A mutual fund is a professionally managed company that collects money from many investors and invests it in securities such as stocks, bonds and short-term debt, equity or bond funds and money market funds.
Mutual funds are a good investment for investors looking to diversify their portfolio. Instead of betting everything on one company or sector, a mutual fund invests in different stocks to try to minimize portfolio risk.
The term is typically used in the US, Canada and India, while similar structures around the world include the SICAV in Europe and the open-ended investment firm in the UK.
Are there funds that need me to stay invested for a set time?
One of the biggest advantages of a mutual fund scheme is liquidity, that is, the ease of converting investments into cash.
Equity Linked Savings Schemes (ELSS), which offer tax benefits under section 80C, are required by regulation to “lock-in” units for a period of 3 years, after which, they are free to be reimbursed.
There is another category of schemes popularly called “Fixed Maturity Plans” (FMPs) in which investors must remain invested for a set period that is predefined in the scheme’s offering document.
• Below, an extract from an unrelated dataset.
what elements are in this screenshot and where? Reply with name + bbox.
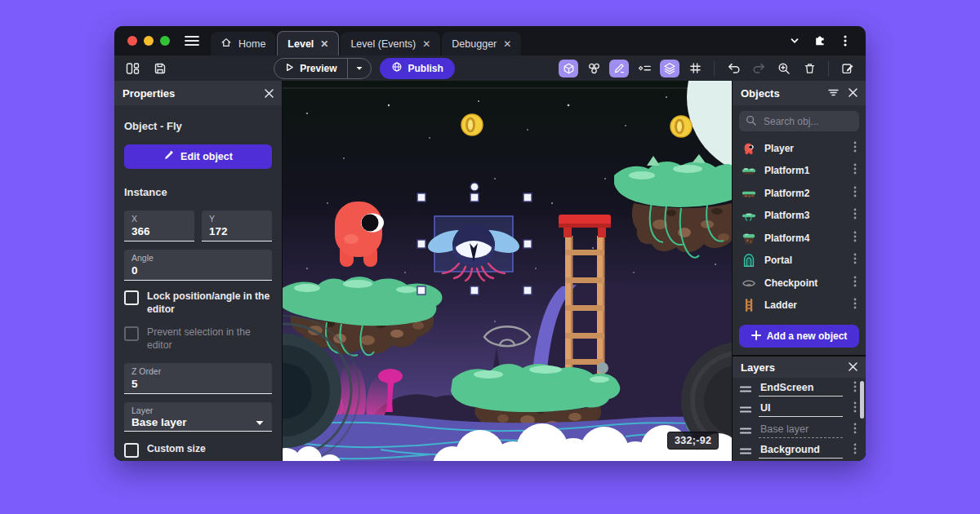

These schemes have an investment duration of between three months and a few years.
However, some open-end schemas can specify an exit load period. For example, a scheme may specify that units redeemed with 6 months would attract an output load of 0.50% at the applicable NAV.
It should be borne in mind that while there may be some rules and regulations on the minimum time horizon, it is best to follow the advice of an investment advisor to know the appropriate or ideal time horizons for each type of scheme.